WARNING: This review is so very long, but I have a lot to say.

When I first heard about Things a Bright Girl Can Do by Sally Nicholls, there was absolutely no way I wasn't going to read it. A book about the Suffragettes! As a feminist, there's just no way this book wasn't going to appeal to me. Having finished, I can say that Things a Bright Girl Can Do was such a good book - but for different reasons than I expected.

Things a Bright Girl Can Do isn't about the Suffragettes - it's about three girls who are Suffragettes/ists, or become one. It's about what Evelyn, May and Nell think, their opinions and their morals, and their individual stories. To be honest, there isn't a huge amount of them actually being Suffragettes/ists; there's some, but mostly it's them talking about or thinking about how unfair the world is for women, while their individual lives and what happens to them make the core of the plot.

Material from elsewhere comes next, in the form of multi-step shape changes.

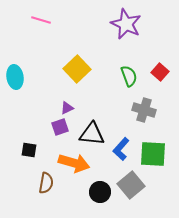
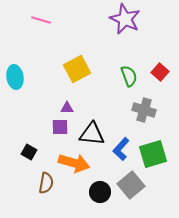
purple star: moved 1 px left, 5 px up
yellow square: rotated 16 degrees clockwise
purple triangle: rotated 24 degrees clockwise
purple square: rotated 18 degrees clockwise
black square: moved 2 px down; rotated 21 degrees clockwise
green square: rotated 20 degrees counterclockwise
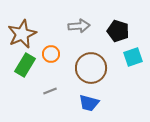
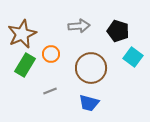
cyan square: rotated 36 degrees counterclockwise
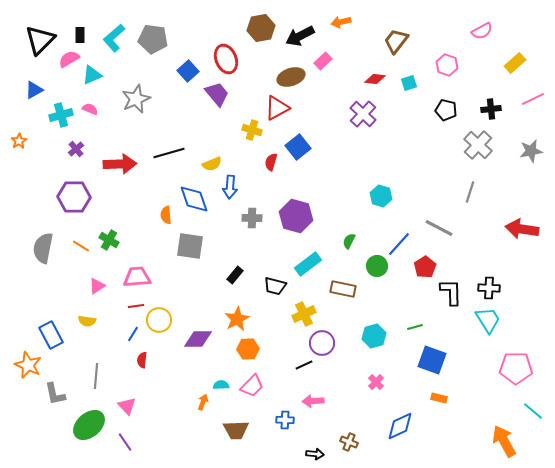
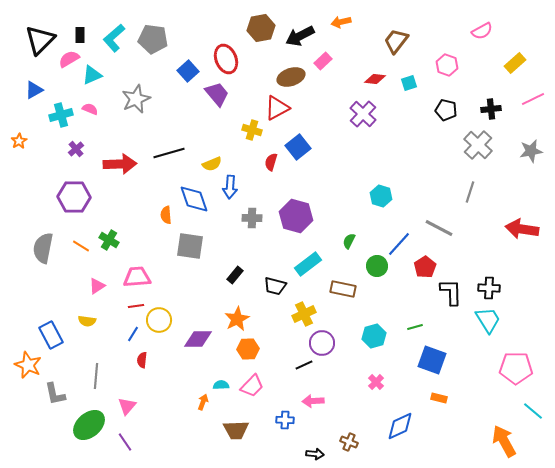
pink triangle at (127, 406): rotated 24 degrees clockwise
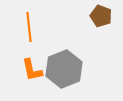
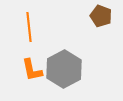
gray hexagon: rotated 6 degrees counterclockwise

Evelyn comes from a wealthy family. She's clever, and has a passion for learning, and absolutely hates that a university education isn't easily available to women. Because women don't need an education; they will marry men who are educated who will provide for their family, and the women will have children and look after their family - rich women, that is. Evelyn's parents don't understand why Evelyn would want a university education or a degree (not that she can actually get one; women can take the classes, but they don't get a qualification at the end of it), because it's not a necessity as she won't work. They look at it as something she wants to do that isn't really important, and will cost a lot of money, and as it's unnecessary, they're not paying that money. It's almost like they think Evelyn weird for wanting an education - why would a woman want more than getting married and having children? This enrages her, and having already been interested in the Suffragettes, she becomes one. She goes on marches, she where's sandwich boards and hands out handbills, she takes part in actions - risky missions the Suffragettes undertake to fight for their rights. But she always doubts herself and what she's doing, wondering if it's the right thing to do. When it comes down to actual risk, her heart is never fully in it. (Though she does end up going to prison and hunger striking, and oh my god it was appalling, and major props to Evelyn - or rather the actual real life Suffragettes who went through it - for going to such lengths to be heard.)

May is a Suffragist like her mother - a woman who wants the vote, but is more for trying to get it through peaceful means; protests and conversations and handing out handbills, basically fighting for their rights through talking rather than violence and criminality. Due to being a Quaker (which Nicholls is herself, making this book #OwnVoices), May is also a pacifist, and frowns upon Emmeline and Sylvia Pankhurst's methods. She is a very opinionated, and confident in talking about what she believes to be right, assertively fighting her corner. She's not quite holier-than-thou, but she is genuinely bewildered and upset when people don't understand or at least respect her views. Because she genuinely believes she is right, this is the right way of doing things, and everyone else has got it wrong and she doesn't understand why.

Nell is from the East End of London, a Suffragette who is all for violence and criminality, though mainly because she gets a thrill from it all, finds it exciting, not necessarily because she doesn't believed they won't be listened to otherwise. She lives in extreme poverty, which only highlights for her how needed equality is, because there are certain jobs women simply can't have, and in the jobs which men also do, the women get paid far less. At times in the book, things for Nell's family are absolutely desperate.

The three girls have one thing in common; wanting votes for women. But otherwise, they're completely different. Evelyn is wealthy, May is middle class, and although they have money, they don't really have enough to replace their worn clothes, and Nell has practically nothing to spare. Their morals when it comes to rights for women are at odds. I was actually surprised that May and Nell ended up together, because they as people, and their views, are just so different.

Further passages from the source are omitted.